Malawi police have arrested three human rights activists for allegedly inciting violence after they announced plans to march on the presidential palace to force President Peter Mutharika to sign a electoral reforms bill passed by parliament last month.
Police spokesperson James Kadadzera said on Wednesday that Human Rights Defenders Coalition (HRDC) leader Timothy Mtambo had handed himself to law enforcement agents on Tuesday to answer charges of inciting public disorder.
He said two other activists, MacDonald Sembereka and Gift Trapence, had earlier been picked up by the police on Monday over the same allegations.
“The activists were mobilising the public in major cities of the country to close all state residences which is against the Police Act,” Kadadzera told journalists in the capital Lilongwe.

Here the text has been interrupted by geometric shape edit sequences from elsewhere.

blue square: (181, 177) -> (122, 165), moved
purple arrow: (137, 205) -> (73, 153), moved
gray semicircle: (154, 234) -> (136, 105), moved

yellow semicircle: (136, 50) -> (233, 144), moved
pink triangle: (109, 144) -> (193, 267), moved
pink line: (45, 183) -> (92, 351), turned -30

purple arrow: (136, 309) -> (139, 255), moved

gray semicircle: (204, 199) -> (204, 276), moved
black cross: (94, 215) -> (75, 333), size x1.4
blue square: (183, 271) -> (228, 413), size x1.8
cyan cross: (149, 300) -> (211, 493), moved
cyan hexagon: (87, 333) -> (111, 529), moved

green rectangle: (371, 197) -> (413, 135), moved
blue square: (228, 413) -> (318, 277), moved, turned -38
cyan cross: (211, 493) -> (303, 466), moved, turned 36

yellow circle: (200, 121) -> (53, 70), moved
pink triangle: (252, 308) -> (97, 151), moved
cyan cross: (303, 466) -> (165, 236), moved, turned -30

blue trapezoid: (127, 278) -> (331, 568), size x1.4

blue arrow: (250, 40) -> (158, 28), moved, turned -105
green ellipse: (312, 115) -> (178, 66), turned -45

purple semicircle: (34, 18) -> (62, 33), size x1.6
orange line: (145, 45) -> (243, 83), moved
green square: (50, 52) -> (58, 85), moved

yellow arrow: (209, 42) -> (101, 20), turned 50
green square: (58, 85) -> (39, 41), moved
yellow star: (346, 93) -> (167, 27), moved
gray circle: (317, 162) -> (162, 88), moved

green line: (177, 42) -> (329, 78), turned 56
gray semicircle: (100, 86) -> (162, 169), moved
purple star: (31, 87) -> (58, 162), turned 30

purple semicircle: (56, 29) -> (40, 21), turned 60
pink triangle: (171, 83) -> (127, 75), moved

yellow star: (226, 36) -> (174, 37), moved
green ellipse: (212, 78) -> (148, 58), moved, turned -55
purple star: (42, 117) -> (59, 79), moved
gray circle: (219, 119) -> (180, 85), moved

The Act prohibits demonstrations or any gatherings near government buildings without the permission of the police.
The HRDC has announced plans to stage the protests on 25 March during which the activists would block access to all state residences across the country in a move meant to force Mutharika to assent to recent resolutions passed by Parliament.
Parliament passed a bill on electoral reforms amendment which has May 20 as the date for fresh elections.
It also wants the president should fire Malawi Electoral Commission chairperson Jane Ansah and her fellow commissioners for failing to manage last year’s disputed elections.